Aquel sábado que no amaneció en mi cama.



Tres y media de la mañana. Se va el verano. Se va, y aún con arena en las manos... puedo decir que he sido feliz. 
Tres y treinta y cuatro. Aún me sabe la boca a cerveza, aún me huele el pelo a tabaco. Aún son mis ojos azules. 
Tres y treinta y siete. ¿Hacía frío? ¿Las olas se salían del cajón de sal? No consigo hacer memoria.
Tres y cuarenta y dos. Anoche lo tenía todo y ahora no tengo nada.
Tres y cuarenta y tres. Me siento como un pájaro en su jaula de recuerdos. Amplifico la sonrisa triste que provocan los tristes recuerdos de las despedidas tristes. Despedidas, simples.
Tres y cuarenta y séis. Por si no te vuelvo a ver te voy a gritar a escondidas que fui realmente grande entre aquellos tonos grises. Madrid no es tan natural. Madrid no será tan fácil.
Tres y cincuenta y cuatro de la mañana. ¿Cuándo? ¿Cómo? ¿Por qué? ¿Me crees?
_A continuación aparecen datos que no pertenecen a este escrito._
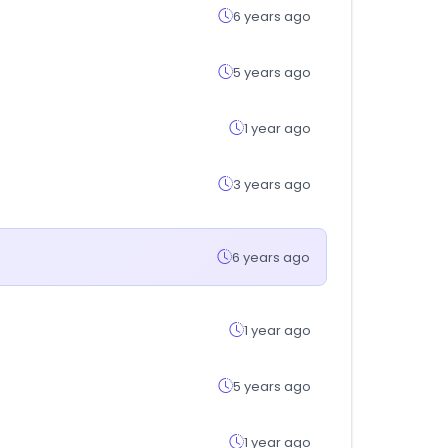
6 years ago
5 years ago
1 year ago
3 years ago
6 years ago
1 year ago
5 years ago
1 year ago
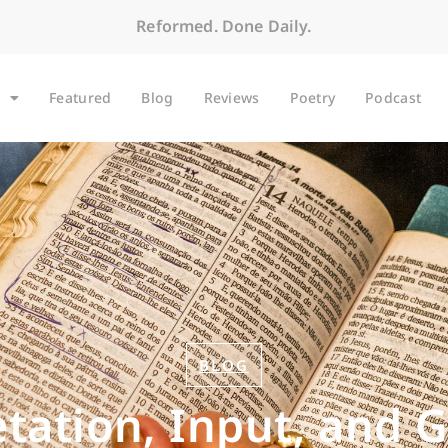
Reformed. Done Daily.
Featured
Blog
Reviews
Poetry
Podcast
BLOG
etation, Input, and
Tres y cincuenta y nueve. Velocidad era lo que nos bailaba en las muñecas. La humedad del ambiente, el blanco de un vaso de leche. La luz del sol que se enfada porque no es bien recibida, y un reloj del que me como unas cuantas horas.
Cuatro y nueve de la mañana, el doble más dos. Unas manos subiendo una persiana para ver un despertar, despertar de insónmico olor a café. Noche insómnica, recuerdo insónmico. 
Cuatro y once de la mañana. Abrazo insómnico. Abrazos que bien podrían haber reventado más de una intuición. 

Adiós a las tardes. Adiós a las luces. Adiós al verano. Adiós a la sal. Adiós a tu sal.